§ Aim of the task: Where the listing below reaches the line containing "Do programu zaraďte", start writing out lines exactly, and stop once the line containing "Nezabudnite na REST" has been written.

§ Data for this exercise:

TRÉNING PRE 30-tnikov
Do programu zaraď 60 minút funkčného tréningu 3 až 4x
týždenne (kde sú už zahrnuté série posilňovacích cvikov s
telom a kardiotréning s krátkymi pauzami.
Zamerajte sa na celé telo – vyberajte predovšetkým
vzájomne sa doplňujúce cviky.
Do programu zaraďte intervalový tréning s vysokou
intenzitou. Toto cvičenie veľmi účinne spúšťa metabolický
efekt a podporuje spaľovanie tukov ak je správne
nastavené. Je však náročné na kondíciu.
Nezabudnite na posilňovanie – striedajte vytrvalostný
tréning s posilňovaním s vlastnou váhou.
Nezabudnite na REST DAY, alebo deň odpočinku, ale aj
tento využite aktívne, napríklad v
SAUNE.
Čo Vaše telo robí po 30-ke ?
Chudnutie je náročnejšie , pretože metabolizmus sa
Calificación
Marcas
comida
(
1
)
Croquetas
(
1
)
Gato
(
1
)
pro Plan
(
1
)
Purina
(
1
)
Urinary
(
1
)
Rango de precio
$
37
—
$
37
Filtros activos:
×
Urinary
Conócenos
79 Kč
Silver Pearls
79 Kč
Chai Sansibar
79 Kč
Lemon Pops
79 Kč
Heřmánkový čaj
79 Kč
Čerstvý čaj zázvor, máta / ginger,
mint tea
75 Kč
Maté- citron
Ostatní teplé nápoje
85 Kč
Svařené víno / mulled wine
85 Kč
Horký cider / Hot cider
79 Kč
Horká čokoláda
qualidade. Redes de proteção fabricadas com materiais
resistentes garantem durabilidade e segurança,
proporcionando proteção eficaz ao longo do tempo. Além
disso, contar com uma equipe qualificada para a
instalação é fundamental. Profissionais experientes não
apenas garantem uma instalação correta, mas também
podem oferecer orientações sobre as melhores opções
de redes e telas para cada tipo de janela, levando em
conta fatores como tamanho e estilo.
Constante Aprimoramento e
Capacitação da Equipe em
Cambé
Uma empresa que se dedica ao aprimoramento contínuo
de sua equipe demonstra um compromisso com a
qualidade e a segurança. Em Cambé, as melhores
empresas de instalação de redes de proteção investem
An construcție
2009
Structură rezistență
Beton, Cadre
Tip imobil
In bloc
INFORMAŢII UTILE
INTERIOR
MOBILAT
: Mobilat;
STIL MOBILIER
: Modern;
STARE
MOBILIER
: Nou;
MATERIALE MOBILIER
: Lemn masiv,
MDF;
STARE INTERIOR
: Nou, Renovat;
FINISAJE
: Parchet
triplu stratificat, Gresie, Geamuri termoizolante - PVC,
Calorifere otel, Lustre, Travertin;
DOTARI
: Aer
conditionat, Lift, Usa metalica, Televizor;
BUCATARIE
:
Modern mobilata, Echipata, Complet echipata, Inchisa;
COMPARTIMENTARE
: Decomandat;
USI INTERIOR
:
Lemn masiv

§ Result below:
Do programu zaraďte intervalový tréning s vysokou
intenzitou. Toto cvičenie veľmi účinne spúšťa metabolický
efekt a podporuje spaľovanie tukov ak je správne
nastavené. Je však náročné na kondíciu.
Nezabudnite na posilňovanie – striedajte vytrvalostný
tréning s posilňovaním s vlastnou váhou.
Nezabudnite na REST DAY, alebo deň odpočinku, ale aj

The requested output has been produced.